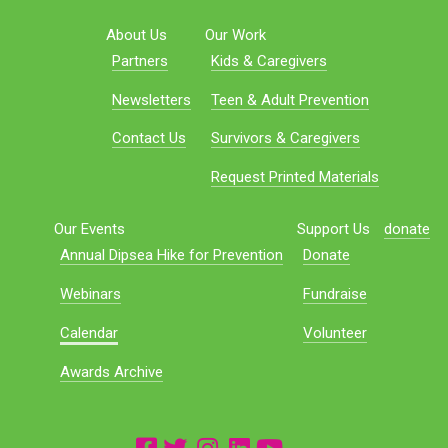
About Us
Our Work
Partners
Kids & Caregivers
Newsletters
Teen & Adult Prevention
Contact Us
Survivors & Caregivers
Request Printed Materials
Our Events
Support Us
donate
Annual Dipsea Hike for Prevention
Donate
Webinars
Fundraise
Calendar
Volunteer
Awards Archive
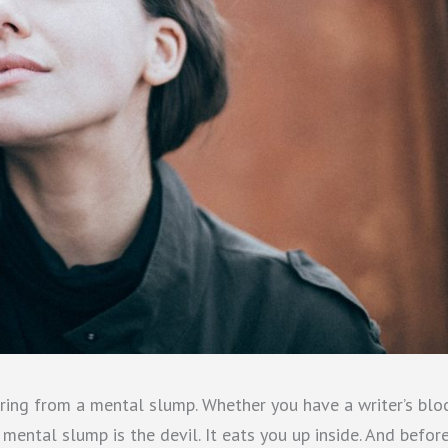
ring from a mental slump. Whether you have a writer’s blo
mental slump is the devil. It eats you up inside. And befor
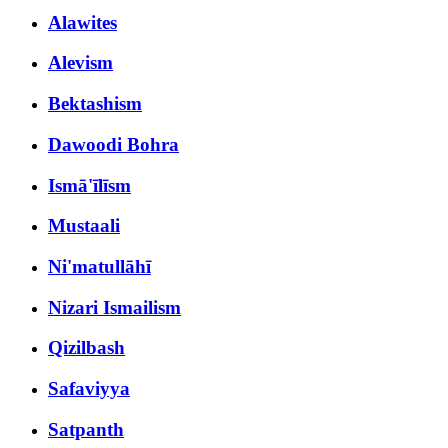
Alawites
Alevism
Bektashism
Dawoodi Bohra
Ismā'īlīsm
Mustaali
Ni'matullāhī
Nizari Ismailism
Qizilbash
Safaviyya
Satpanth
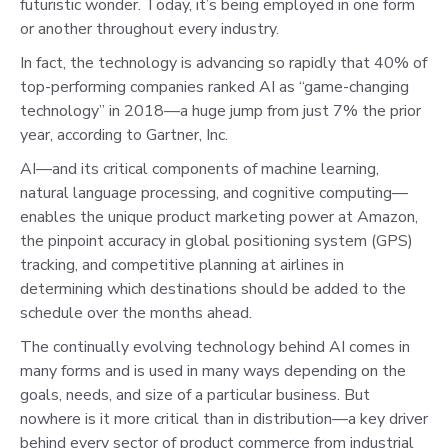
futuristic wonder. Today, it’s being employed in one form
or another throughout every industry.
In fact, the technology is advancing so rapidly that 40% of
top-performing companies ranked AI as “game-changing
technology” in 2018—a huge jump from just 7% the prior
year, according to Gartner, Inc.
AI—and its critical components of machine learning,
natural language processing, and cognitive computing—
enables the unique product marketing power at Amazon,
the pinpoint accuracy in global positioning system (GPS)
tracking, and competitive planning at airlines in
determining which destinations should be added to the
schedule over the months ahead.
The continually evolving technology behind AI comes in
many forms and is used in many ways depending on the
goals, needs, and size of a particular business. But
nowhere is it more critical than in distribution—a key driver
behind every sector of product commerce from industrial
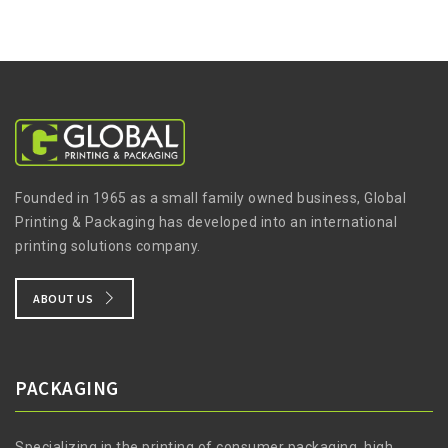
Founded in 1965 as a small family owned business, Global
Printing & Packaging has developed into an international
printing solutions company.
ABOUT US
PACKAGING
Specializing in the printing of consumer packaging, high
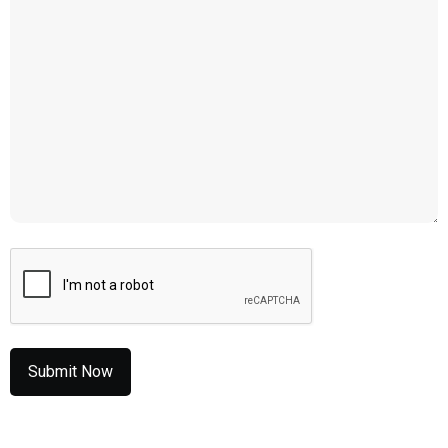
CAPTCHA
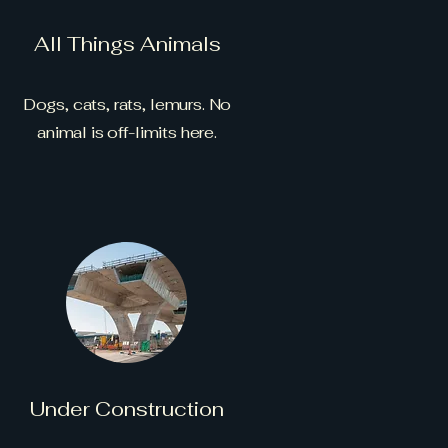
All Things Animals
Dogs, cats, rats, lemurs. No
animal is off-limits here.
Under Construction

= The task =
Leaving the pictures aside, write out only the lines from the one containing "determining which destinations" through the end of the material, exactly as they stand.

= Output below =
determining which destinations should be added to the
schedule over the months ahead.
The continually evolving technology behind AI comes in
many forms and is used in many ways depending on the
goals, needs, and size of a particular business. But
nowhere is it more critical than in distribution—a key driver
behind every sector of product commerce from industrial
Founded in 1965 as a small family owned business, Global
Printing & Packaging has developed into an international
printing solutions company.
ABOUT US
PACKAGING
Specializing in the printing of consumer packaging, high
CAPTCHA
All Things Animals
Dogs, cats, rats, lemurs. No
animal is off-limits here.
Under Construction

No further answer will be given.